Core idea and key achievements

The use of machine learning (ML) techniques in the control plane of software defined networks (SDNs) provides enhanced approaches to traffic engineering, such as maximizing quality of service (QoS). Generally, QoS is determined by the interplay within various network functionalities such as rate control, routing, load balancing, and resource management.

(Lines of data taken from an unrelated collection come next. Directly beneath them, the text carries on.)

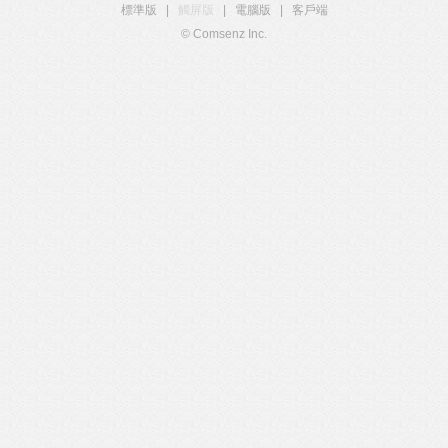
標準版
|
觸屏版
|
電腦版
|
客戶端
© Comsenz Inc.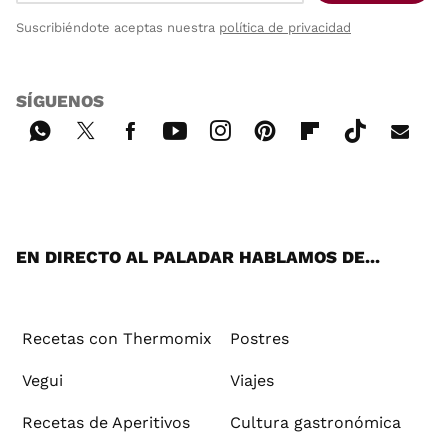
Suscribiéndote aceptas nuestra
política de privacidad
SÍGUENOS
Wh
Twi
Fac
You
Inst
Pint
Flip
Tikt
E-
ats
tter
ebo
tub
agr
ere
boa
ok
mai
App
ok
e
am
st
rd
l
EN DIRECTO AL PALADAR HABLAMOS DE...
Recetas con Thermomix
Postres
Vegui
Viajes
Recetas de Aperitivos
Cultura gastronómica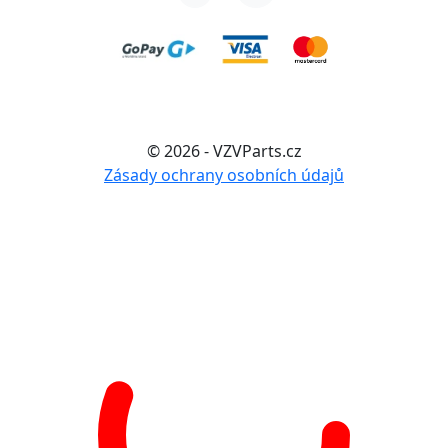
© 2026 - VZVParts.cz
Zásady ochrany osobních údajů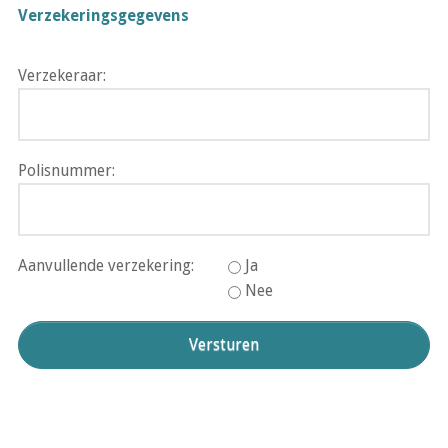
Verzekeringsgegevens
Verzekeraar:
Polisnummer:
Aanvullende verzekering:
Ja
Nee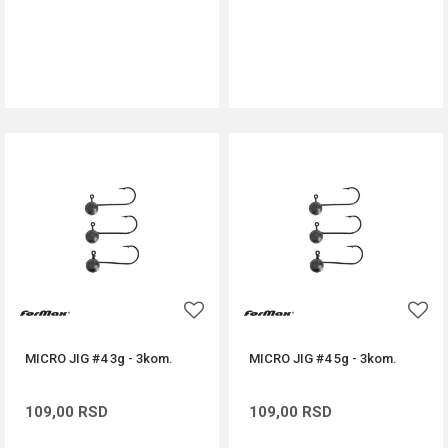
DODAJ U KORPU
DODAJ U KORPU
MICRO JIG #4 3g - 3kom.
MICRO JIG #4 5g - 3kom.
109,00
RSD
109,00
RSD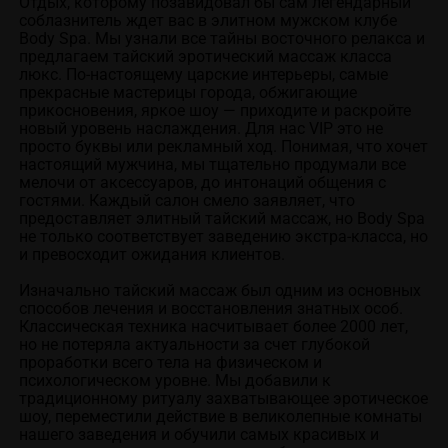
Отдых, которому позавидовал бы сам легендарный 
соблазнитель ждет вас в элитном мужском клубе 
Body Spa. Мы узнали все тайны восточного релакса и 
предлагаем тайский эротический массаж класса 
люкс. По-настоящему царские интерьеры, самые 
прекрасные мастерицы города, обжигающие 
прикосновения, яркое шоу — приходите и раскройте 
новый уровень наслаждения. Для нас VIP это не 
просто буквы или рекламный ход. Понимая, что хочет 
настоящий мужчина, мы тщательно продумали все 
мелочи от аксессуаров, до интонаций общения с 
гостями. Каждый салон смело заявляет, что 
предоставляет элитный тайский массаж, но Body Spa 
не только соответствует заведению экстра-класса, но 
и превосходит ожидания клиентов.

Изначально тайский массаж был одним из основных 
способов лечения и восстановления знатных особ. 
Классическая техника насчитывает более 2000 лет, 
но не потеряла актуальности за счет глубокой 
проработки всего тела на физическом и 
психологическом уровне. Мы добавили к 
традиционному ритуалу захватывающее эротическое 
шоу, переместили действие в великолепные комнаты 
нашего заведения и обучили самых красивых и 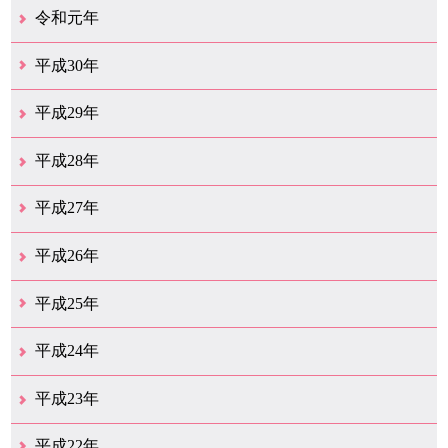
12月（39）
11月（18）
10月（25）
9月（20）
8月（31）
7月（28）
6月（41）
5月（36）
4月（49）
3月（68）
2月（38）
1月（12）
令和元年
12月（19）
11月（19）
10月（32）
9月（22）
8月（15）
7月（18）
6月（24）
5月（11）
4月（41）
3月（19）
2月（10）
1月（8）
平成30年
12月（15）
11月（11）
10月（17）
9月（14）
8月（11）
7月（41）
6月（12）
5月（13）
4月（21）
3月（35）
2月（12）
1月（11）
平成29年
12月（12）
11月（11）
10月（16）
9月（19）
8月（15）
7月（19）
6月（4）
5月（9）
4月（6）
3月（9）
2月（1）
1月（4）
平成28年
12月（6）
11月（7）
10月（10）
9月（11）
8月（5）
7月（10）
6月（9）
5月（8）
4月（20）
3月（31）
2月（11）
1月（6）
平成27年
12月（15）
11月（9）
10月（6）
9月（9）
8月（3）
7月（10）
6月（14）
5月（10）
4月（23）
3月（29）
2月（17）
1月（9）
平成26年
12月（11）
11月（11）
10月（9）
9月（11）
8月（12）
7月（9）
6月（12）
5月（5）
4月（14）
3月（12）
2月（8）
1月（9）
平成25年
12月（12）
11月（6）
10月（7）
9月（10）
8月（6）
7月（9）
6月（7）
5月（8）
4月（8）
3月（12）
2月（17）
1月（7）
平成24年
12月（8）
11月（5）
10月（7）
9月（10）
8月（5）
7月（7）
6月（9）
5月（7）
4月（7）
3月（12）
2月（2）
1月（4）
平成23年
12月（6）
11月（6）
10月（14）
9月（5）
8月（8）
7月（7）
6月（9）
5月（11）
4月（12）
3月（3）
2月（2）
平成22年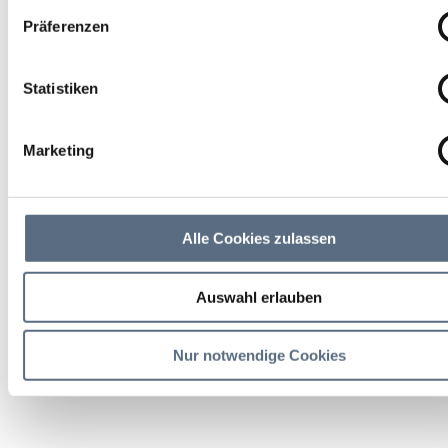
Präferenzen
Statistiken
Marketing
Alle Cookies zulassen
Auswahl erlauben
Nur notwendige Cookies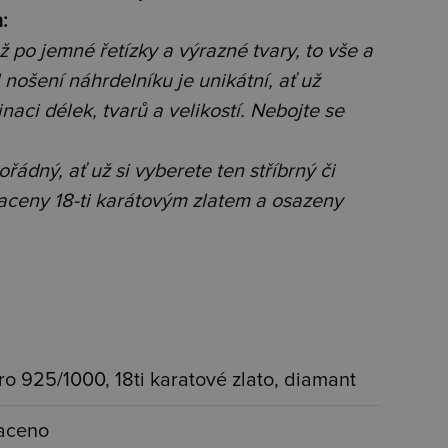
:
ž po jemné řetízky a výrazné tvary, to vše a
l nošení náhrdelníku je unikátní, ať už
naci délek, tvarů a velikostí. Nebojte se
ádný, ať už si vyberete ten stříbrný či
ceny 18-ti karátovým zlatem a osazeny
bro 925/1000, 18ti karatové zlato, diamant
aceno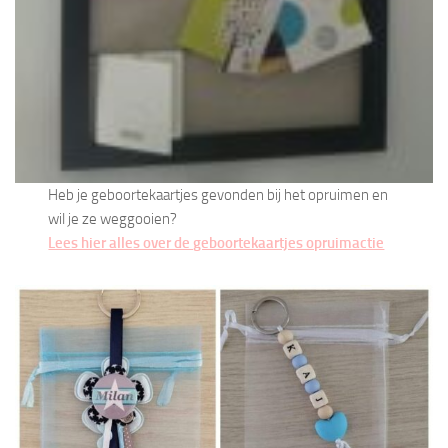
Heb je geboortekaartjes gevonden bij het opruimen en
wil je ze weggooien?
Lees hier alles over de geboortekaartjes opruimactie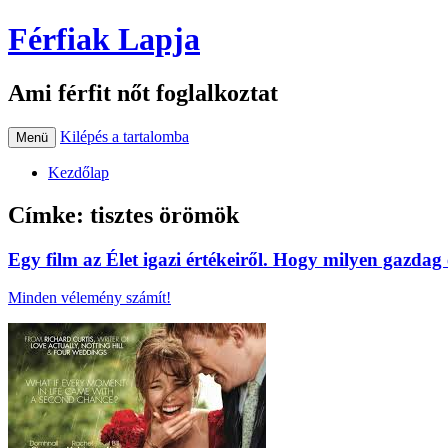
Férfiak Lapja
Ami férfit nőt foglalkoztat
Kilépés a tartalomba
Menü
Kezdőlap
Címke:
tisztes örömök
Egy film az Élet igazi értékeiről. Hogy milyen gazdag é
Minden vélemény számít!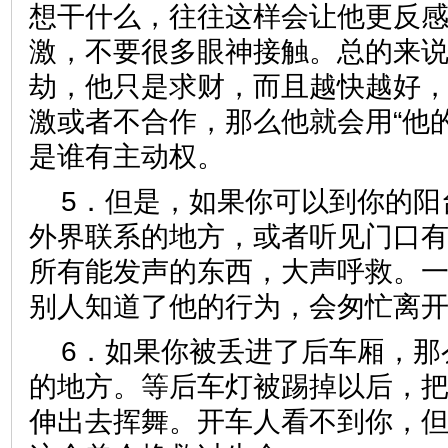
想干什么，往往这样会让他更反
激，不要很多眼神接触。总的来
劫，他只是求财，而且越快越好
激或者不合作，那么他就会用“他
是谁有主动权。
5．但是，如果你可以到你的阳
外界联系的地方，或者听见门口
所有能发声的东西，大声呼救。
别人知道了他的行为，会匆忙离
6．如果你被丢进了后车厢，那
的地方。等后车灯被踢掉以后，
伸出去挥舞。开车人看不到你，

This interplay can become very complex. The benefit of ML techniques is that they can model complexity given sufficient representative data to train upon. However, the diversity and scale of current networks together with the diversity of traffic behavior hinder the task of gathering data that captures enough sets of behaviors for training. This poses a challenge to classical ML. Reinforcement Learning (RL), on the other hand, relies on learning optimal policies online based on system state using a model-free approach. These policies are more likely to transfer over to a new environment, and these characteristics make them more suitable for network control. RL based frameworks have thus already been proposed for specific functions within networks, such as for controlling routing, traffic rate control and load balancing. Current uses of RL for network control focus on optimizing a single functionality, which makes these existing solutions difficult to deploy in real networks. This is particularly problematic for security.

For example, learning a policy which maximizes the throughput of the network (functionality 1: optimal rate control for QoS) can unknowingly facilitate the propagation of a high throughput Denial of Service (DoS) attack. To address such shortcomings, we have developed a framework, Jarvis-SDN, to extends current reinforcement learning (RL) techniques with security-constraints.

  • In Jarvis-SDN, the RL agent learns ‘intelligent policies’ which maximize functionality but not at the cost of security. The goal is making sure that RL-agent does not allow malicious-looking or suspicious flows to propagate into the network at the same rate as benign flows.
  • The security policies for constraining explorations in are learnt in a semi-supervised manner in the form of ‘partial attack signatures’ from packet captures of IDS datasets that are then encoded in the objective function of the RL based optimization framework. These signatures are learnt using a Deep Q-Network (DQN).
  • Our analysis shows that DQN based attack signatures perform better than classical machine learning techniques, like decision trees, random forests and deep neural networks (DNN), for common attacks.

Implications for Defence

Our approach will allow the optimizing of network metrics of interest while at the same time ensuring security.

Readiness & alternative Defence uses

Provides a conceptual framework for the use of RL techniques for security of SDN. One instantiation has been implemented for an SDN controller with the goal of intelligent rate control with protection from DoS attacks.